When I called the Verbier Guide Office to complete the last of the 48 Swiss 4,000m peaks I should have requested an old, gauloises smoking guide who had seen better and faster days. Having completed the Ultra Trail de Mont Blanc only two days previously, I was looking for a slow and steady ascent of the Lauteraarhorn. I met Alan Tissieres at the station and was dismayed to discover he was a former member of the Swiss ski mountaineering team, a 6.5 hour Patrouille de Glacier finisher and a running friend of Kilian Jornet! I knew this final climb was going to hurt!

From Grindelwald we took the cable car to the start of hike to the hut and Alan was happy for me to set the pace and it was an untaxing three hours and twenty minutes to the hut. I was relieved he was happy to take account of my tired legs.
There were only four of us in the hut as the weather had been very unpredictable and we still not sure whether conditions would allow us to summit. After dinner, we set our alarms for 2:00am as cloud engulfed the hut.
I peered out of the window at 2:00am and could see stars and the Swiss flag hanging limply and it looked like the weather was being kind. We set off at 2:45am and headed down to the glacier, a downhill start allowed my legs a chance to warm-up. We then continued on the glacier that gently fell away which also did not tax my legs. A climbing helmet screwed to a stake indicated the start of the ascent.

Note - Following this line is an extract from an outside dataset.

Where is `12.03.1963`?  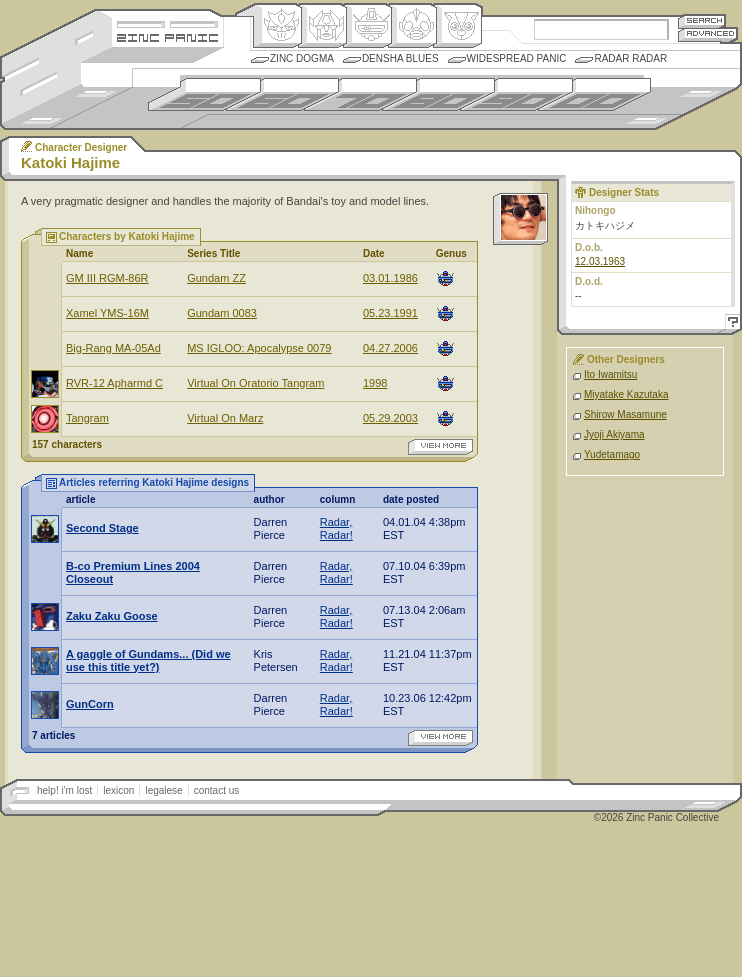 12.03.1963 is located at coordinates (600, 261).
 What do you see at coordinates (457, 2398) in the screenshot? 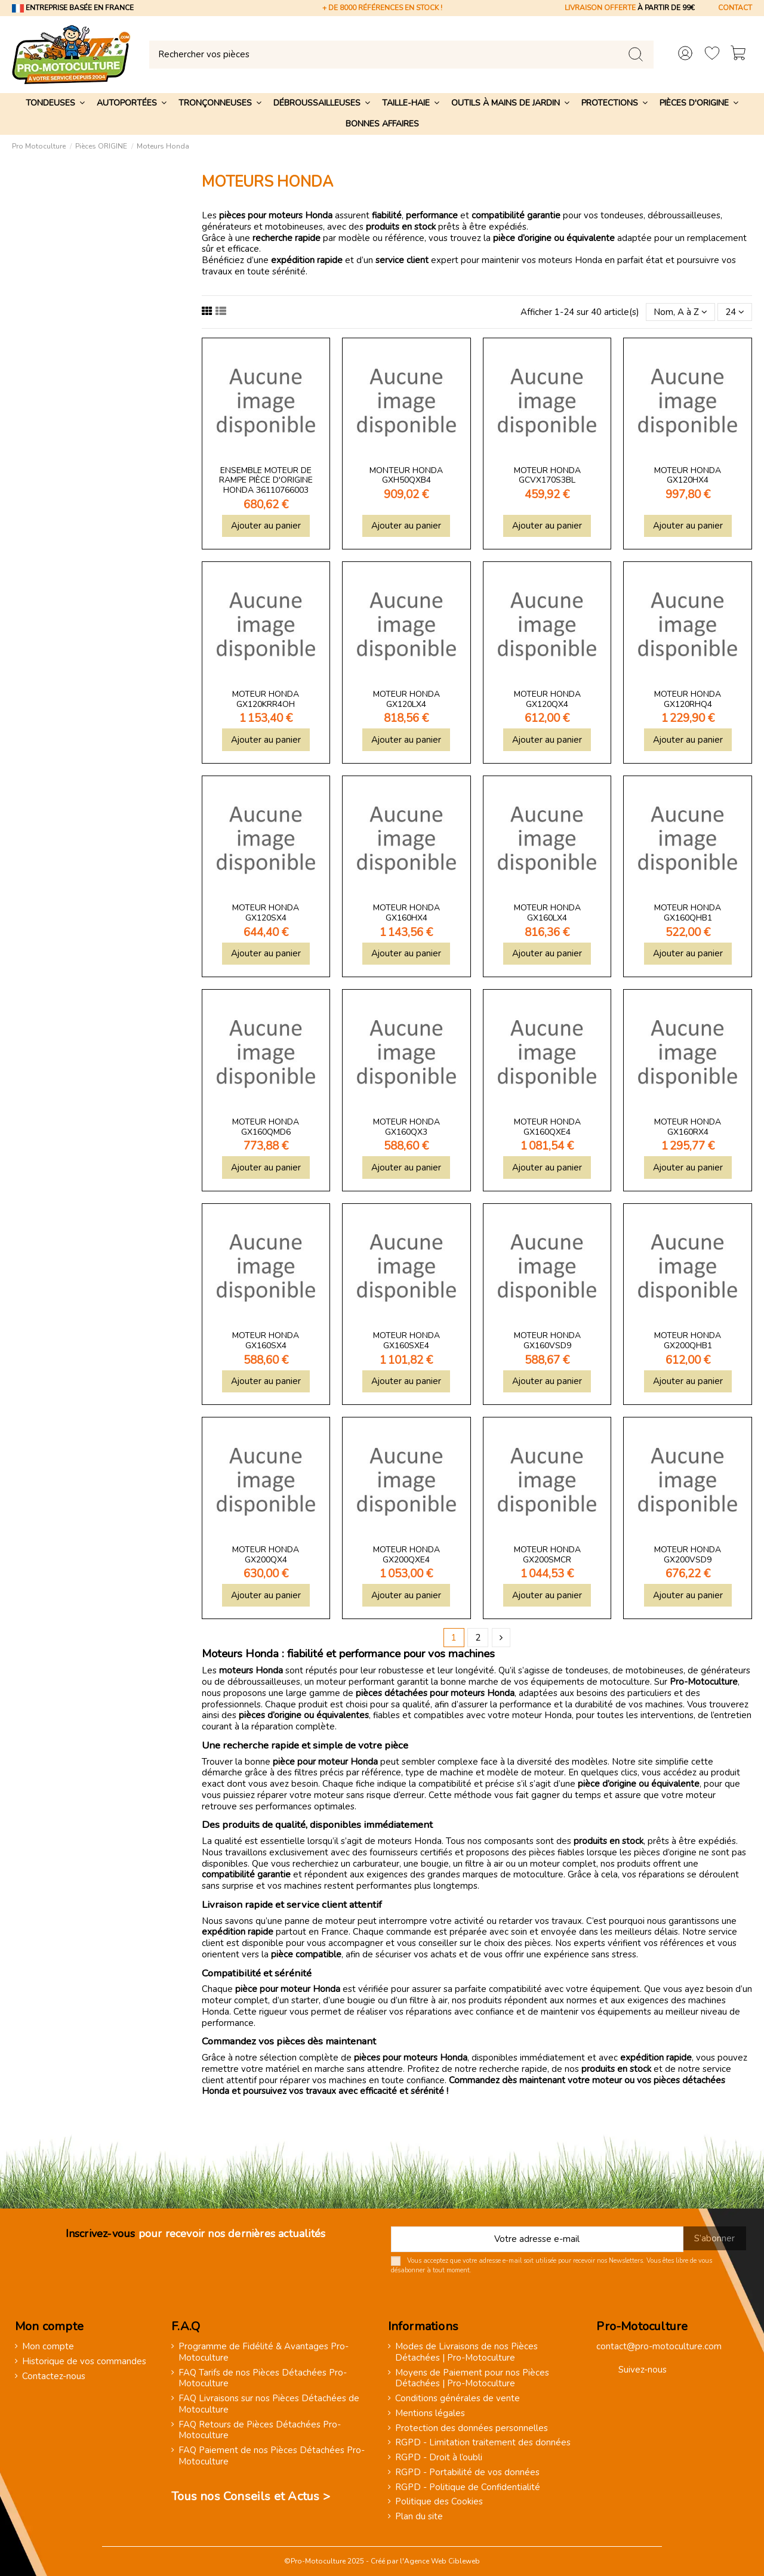 I see `Conditions générales de vente` at bounding box center [457, 2398].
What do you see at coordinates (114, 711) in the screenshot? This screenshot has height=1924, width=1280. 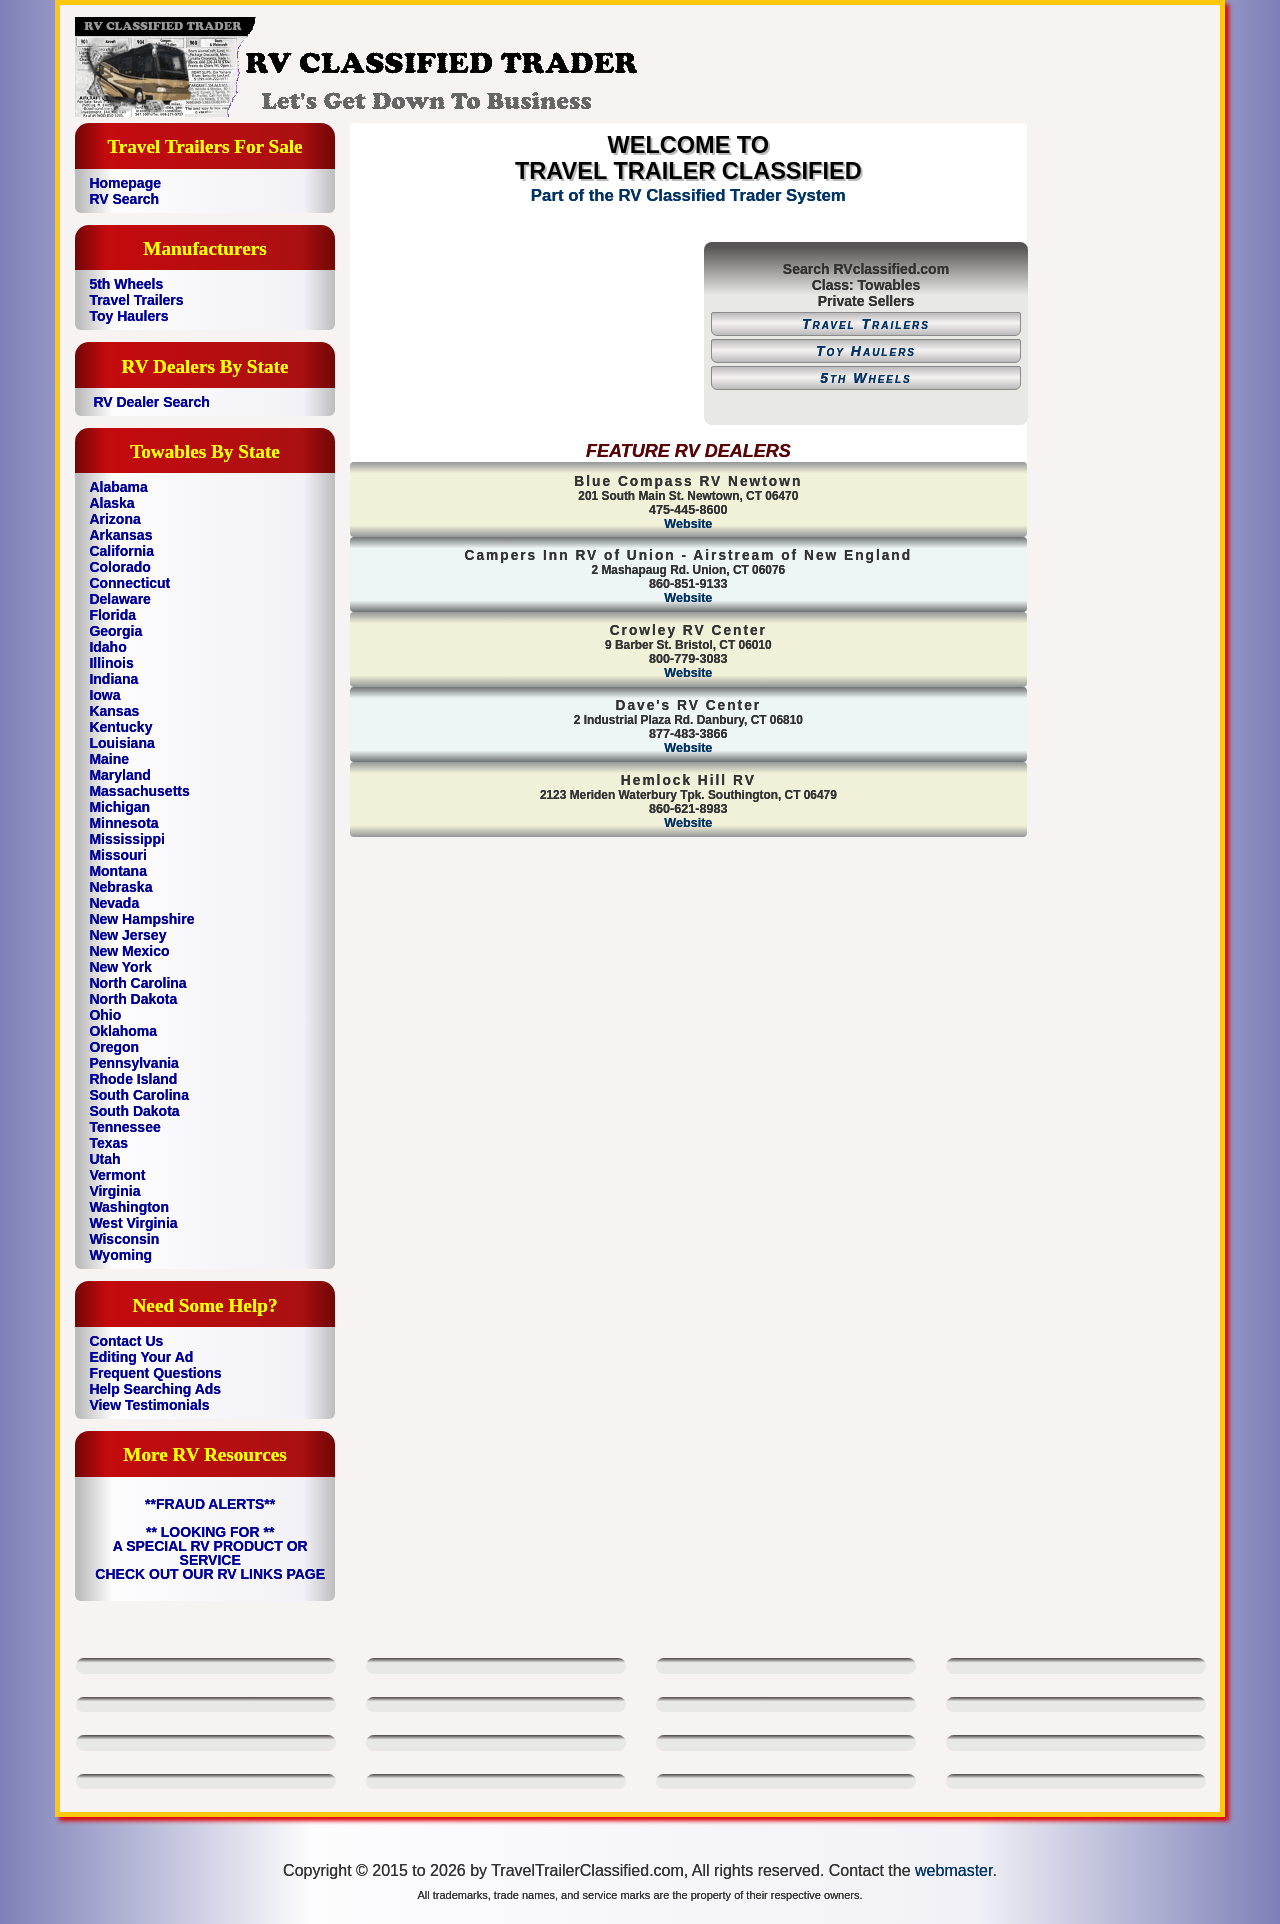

Alan casually walked up the steep and winding slope at a pace which required me to be working at close to threshold – I knew it was going to be a long and hard day. I kept pace for an hour but with no respite in sight I had to plead for a slightly less frenetic pace. Sebastian and I have often wondered why we are relatively slow and it is because we just do not work that hard on the approach.
From the rocky and windy track, we moved briefly onto the glacier which we climbed without crampons and then it was on to the ridge. There was no moon to speak of and the only light came from our torches so it was difficult to make out how much exposure I was facing. For most of the ridge Alan was short roping (a technique where the guide keeps the client on a very short rope designed to quickly catch a slip before it becomes a serious fall). This went on for a long time.

We then had to traverse a face and we were relieved that there was no snow which could have made the traverse “delicate” which I believe is a euphemism for seriously scary. It was then back on to the ridge line which continued up towards the summit. There were a few climbing moves required here and there but it was generally straightforward albeit a little cold.
Suddenly we were at the summit – the last of my Swiss peaks. I was not particularly emotional, probably because I was not with a familiar face. We shot some photos and then began the descent. With the sun now high in the sky I was able to appreciate just how ridiculously long and exposed the ridge was. We descended quickly and I was moving more confidently than usual on the knife edge ridges. It went on and on and on.

Finally, we arrived back on the approach track and shed the rope but even this track went on for ever as did the glacier and the climb back up to the hut. We arrived back at the hut in under twelve hours which, whilst not record breaking, was two to three hours faster than the guidebook time. I was pretty happy that my legs had not completely seized up.
We were still under the clock however as we had until 6:00pm to make the final cable car. After a swift transition to shorts and approach shoes we began the walk back to the lift. I say walk but it was effectively a run for me to keep up with Alan. We made it back in two hours and twenty minutes which gave us a chance for a celebratory panache (shandy) before dropping down to Grindelwald.
It was all pretty business like and I do not think I have fully processed both the UTMB and my final Swiss peak. For now I am simply going to focus on arranging the celebratory lunch!